Hablando en términos más generales, el arte de después de la vanguardia dejó de ser “expresión artística” en el sentido más amplio. En lugar de cualquier tipo de expresión, desde la expresión de los estados del alma  hasta la declaración de visiones personales e interpretaciones personales del mundo, surgen el ingenio y la crítica, así como las interminables reflexiones acerca del arte mismo. La enajenación de la obra respecto a la personalidad del autor se presenta como el principio creativo ideal. Gerhard Richter, considerado el primer artista contemporáneo, dijo sobre una de sus series (“Pintura en gris”): “ el gris es un resumen de la no-declaración, no provoca sentimientos o asociaciones… A diferencia de los otros colores, conviene para no representar nada. Para mí, el gris es el único equivalente posible de la indiferencia, es el negarse a declarar algo, es la ausencia de opinión y de forma”.

Así pues, la brecha entre la subjetividad personal y la expresión artística, tan característica de la orientación contemporánea, es absolutamente ajena a su idiosincrasia. Justo en este punto es donde usted cae fuera del contexto, manteniendo la relación inconmovible y orgánica entre personalidad y arte como misión personal; es decir, que cuando veo sus obras, desde luego lo primero que veo es la forma que usted ha dado a un material inerte, pero de ella puedo extraer pensamientos que usted le ha infundido, y a través de estos y de la forma a usted lo veo, lo oigo y lo entiendo.

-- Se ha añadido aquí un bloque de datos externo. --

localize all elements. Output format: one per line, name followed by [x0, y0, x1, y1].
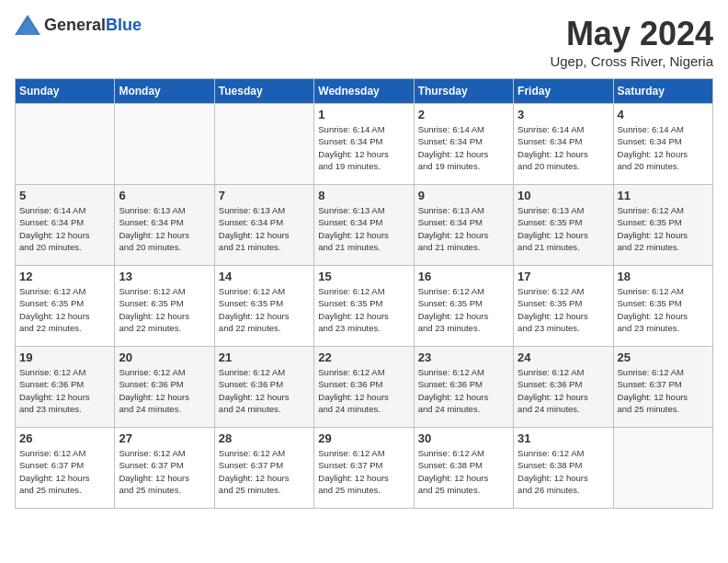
calendar-cell	[613, 428, 712, 509]
calendar-cell	[115, 104, 214, 185]
calendar-cell: 6Sunrise: 6:13 AM Sunset: 6:34 PM Daylig…	[115, 185, 214, 266]
day-info: Sunrise: 6:12 AM Sunset: 6:37 PM Dayligh…	[19, 447, 110, 496]
calendar-body: 1Sunrise: 6:14 AM Sunset: 6:34 PM Daylig…	[16, 104, 713, 509]
day-number: 25	[618, 350, 709, 364]
day-number: 24	[518, 350, 609, 364]
day-number: 15	[318, 270, 409, 283]
day-info: Sunrise: 6:12 AM Sunset: 6:38 PM Dayligh…	[518, 447, 609, 496]
calendar-week-row: 5Sunrise: 6:14 AM Sunset: 6:34 PM Daylig…	[16, 185, 713, 266]
day-info: Sunrise: 6:12 AM Sunset: 6:37 PM Dayligh…	[618, 366, 709, 415]
svg-marker-1	[17, 18, 39, 35]
day-info: Sunrise: 6:12 AM Sunset: 6:35 PM Dayligh…	[318, 285, 409, 334]
calendar-day-header: Sunday	[16, 79, 115, 104]
calendar-cell: 8Sunrise: 6:13 AM Sunset: 6:34 PM Daylig…	[314, 185, 414, 266]
day-info: Sunrise: 6:14 AM Sunset: 6:34 PM Dayligh…	[318, 123, 409, 172]
day-info: Sunrise: 6:13 AM Sunset: 6:34 PM Dayligh…	[219, 204, 310, 253]
calendar-cell: 21Sunrise: 6:12 AM Sunset: 6:36 PM Dayli…	[214, 347, 313, 428]
day-number: 21	[219, 350, 310, 364]
day-info: Sunrise: 6:12 AM Sunset: 6:37 PM Dayligh…	[318, 447, 409, 496]
calendar-cell: 31Sunrise: 6:12 AM Sunset: 6:38 PM Dayli…	[514, 428, 613, 509]
day-number: 18	[618, 270, 709, 283]
calendar-cell: 3Sunrise: 6:14 AM Sunset: 6:34 PM Daylig…	[514, 104, 613, 185]
logo-icon	[15, 15, 40, 35]
day-info: Sunrise: 6:13 AM Sunset: 6:34 PM Dayligh…	[119, 204, 210, 253]
day-info: Sunrise: 6:12 AM Sunset: 6:35 PM Dayligh…	[418, 285, 509, 334]
day-info: Sunrise: 6:12 AM Sunset: 6:35 PM Dayligh…	[618, 285, 709, 334]
calendar-cell: 26Sunrise: 6:12 AM Sunset: 6:37 PM Dayli…	[16, 428, 115, 509]
day-number: 11	[618, 189, 709, 202]
calendar-week-row: 19Sunrise: 6:12 AM Sunset: 6:36 PM Dayli…	[16, 347, 713, 428]
calendar-cell: 13Sunrise: 6:12 AM Sunset: 6:35 PM Dayli…	[115, 266, 214, 347]
month-year-title: May 2024	[550, 15, 713, 53]
day-number: 6	[119, 189, 210, 202]
calendar-cell: 19Sunrise: 6:12 AM Sunset: 6:36 PM Dayli…	[16, 347, 115, 428]
day-number: 19	[19, 350, 110, 364]
calendar-week-row: 12Sunrise: 6:12 AM Sunset: 6:35 PM Dayli…	[16, 266, 713, 347]
calendar-cell: 16Sunrise: 6:12 AM Sunset: 6:35 PM Dayli…	[414, 266, 513, 347]
calendar-cell: 7Sunrise: 6:13 AM Sunset: 6:34 PM Daylig…	[214, 185, 313, 266]
day-info: Sunrise: 6:12 AM Sunset: 6:37 PM Dayligh…	[119, 447, 210, 496]
day-number: 16	[418, 270, 509, 283]
location-subtitle: Ugep, Cross River, Nigeria	[550, 53, 713, 69]
calendar-cell: 4Sunrise: 6:14 AM Sunset: 6:34 PM Daylig…	[613, 104, 712, 185]
calendar-cell: 12Sunrise: 6:12 AM Sunset: 6:35 PM Dayli…	[16, 266, 115, 347]
day-number: 4	[618, 108, 709, 121]
calendar-cell: 24Sunrise: 6:12 AM Sunset: 6:36 PM Dayli…	[514, 347, 613, 428]
day-number: 1	[318, 108, 409, 121]
day-number: 31	[518, 431, 609, 445]
calendar-cell: 29Sunrise: 6:12 AM Sunset: 6:37 PM Dayli…	[314, 428, 414, 509]
calendar-cell: 15Sunrise: 6:12 AM Sunset: 6:35 PM Dayli…	[314, 266, 414, 347]
day-number: 26	[19, 431, 110, 445]
day-number: 7	[219, 189, 310, 202]
day-info: Sunrise: 6:12 AM Sunset: 6:36 PM Dayligh…	[119, 366, 210, 415]
calendar-cell: 9Sunrise: 6:13 AM Sunset: 6:34 PM Daylig…	[414, 185, 513, 266]
calendar-day-header: Thursday	[414, 79, 513, 104]
day-info: Sunrise: 6:13 AM Sunset: 6:34 PM Dayligh…	[418, 204, 509, 253]
logo-blue-text: Blue	[106, 16, 142, 34]
day-info: Sunrise: 6:12 AM Sunset: 6:35 PM Dayligh…	[219, 285, 310, 334]
day-number: 29	[318, 431, 409, 445]
day-number: 3	[518, 108, 609, 121]
day-number: 14	[219, 270, 310, 283]
calendar-cell: 11Sunrise: 6:12 AM Sunset: 6:35 PM Dayli…	[613, 185, 712, 266]
day-number: 10	[518, 189, 609, 202]
day-number: 30	[418, 431, 509, 445]
day-info: Sunrise: 6:12 AM Sunset: 6:36 PM Dayligh…	[418, 366, 509, 415]
day-info: Sunrise: 6:12 AM Sunset: 6:35 PM Dayligh…	[119, 285, 210, 334]
day-number: 13	[119, 270, 210, 283]
calendar-day-header: Saturday	[613, 79, 712, 104]
day-info: Sunrise: 6:12 AM Sunset: 6:35 PM Dayligh…	[618, 204, 709, 253]
day-info: Sunrise: 6:12 AM Sunset: 6:35 PM Dayligh…	[19, 285, 110, 334]
page-header: GeneralBlue May 2024 Ugep, Cross River, …	[15, 15, 713, 69]
day-number: 2	[418, 108, 509, 121]
day-info: Sunrise: 6:12 AM Sunset: 6:38 PM Dayligh…	[418, 447, 509, 496]
title-area: May 2024 Ugep, Cross River, Nigeria	[550, 15, 713, 69]
calendar-week-row: 26Sunrise: 6:12 AM Sunset: 6:37 PM Dayli…	[16, 428, 713, 509]
day-info: Sunrise: 6:12 AM Sunset: 6:35 PM Dayligh…	[518, 285, 609, 334]
day-info: Sunrise: 6:14 AM Sunset: 6:34 PM Dayligh…	[618, 123, 709, 172]
calendar-cell: 14Sunrise: 6:12 AM Sunset: 6:35 PM Dayli…	[214, 266, 313, 347]
day-number: 23	[418, 350, 509, 364]
calendar-day-header: Monday	[115, 79, 214, 104]
logo-general-text: General	[44, 16, 106, 34]
day-info: Sunrise: 6:13 AM Sunset: 6:35 PM Dayligh…	[518, 204, 609, 253]
day-info: Sunrise: 6:14 AM Sunset: 6:34 PM Dayligh…	[19, 204, 110, 253]
calendar-cell: 27Sunrise: 6:12 AM Sunset: 6:37 PM Dayli…	[115, 428, 214, 509]
day-info: Sunrise: 6:12 AM Sunset: 6:36 PM Dayligh…	[518, 366, 609, 415]
day-number: 20	[119, 350, 210, 364]
calendar-cell	[16, 104, 115, 185]
calendar-week-row: 1Sunrise: 6:14 AM Sunset: 6:34 PM Daylig…	[16, 104, 713, 185]
calendar-day-header: Wednesday	[314, 79, 414, 104]
calendar-header-row: SundayMondayTuesdayWednesdayThursdayFrid…	[16, 79, 713, 104]
calendar-cell: 1Sunrise: 6:14 AM Sunset: 6:34 PM Daylig…	[314, 104, 414, 185]
day-number: 22	[318, 350, 409, 364]
day-info: Sunrise: 6:12 AM Sunset: 6:36 PM Dayligh…	[19, 366, 110, 415]
day-info: Sunrise: 6:13 AM Sunset: 6:34 PM Dayligh…	[318, 204, 409, 253]
day-info: Sunrise: 6:12 AM Sunset: 6:36 PM Dayligh…	[219, 366, 310, 415]
day-number: 9	[418, 189, 509, 202]
day-number: 5	[19, 189, 110, 202]
calendar-cell: 10Sunrise: 6:13 AM Sunset: 6:35 PM Dayli…	[514, 185, 613, 266]
calendar-day-header: Tuesday	[214, 79, 313, 104]
day-info: Sunrise: 6:12 AM Sunset: 6:36 PM Dayligh…	[318, 366, 409, 415]
day-number: 8	[318, 189, 409, 202]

Ya dije que en el centro de su mundo se asienta un imperativo moral irreemplazable, un eje central que organiza el orden del mundo y le que le impide desintegrarse. Pero usted es un artista, un maestro, y por eso no es posible reducir su obra a la moralización puritana. Su forma de expresión es libre. Usted sabe que no hay arte sin raíz lúdica. De ahí su deleite al jugar y al luchar con el material, que se traduce sobre todo en la escultura, pero que lo llevó, escultor de los pies a la cabeza, a tratar nuevos medios, la pintura y el dibujo, a una edad ya bastante avanzada. De ahí, también, el juego con las formas, con los contrastes estilísticos, así como también el sentido del humor de su plástica. De ahí también, finalmente, el alto juego de ideas característico de sus obras; los brillos semánticos que fascinan al espectador por sus muchas y diferentes posibilidades de interpretación…

Hace aproximadamente medio siglo André Malraux, deslumbrado por las perspectivas de la reproducción, describió una imagen ideal, el “museo sin  paredes”, en cuyas valiosas obras de arte se combinarían las representaciones que constituyen el patrimonio artístico del mundo. Las reproducciones de sus obras, que se recogen en este volumen, han de ser ahora su “museo sin paredes” personal. Deseo de todo corazón que por mucho tiempo haya visitantes haciendo cola a la puerta de ese museo.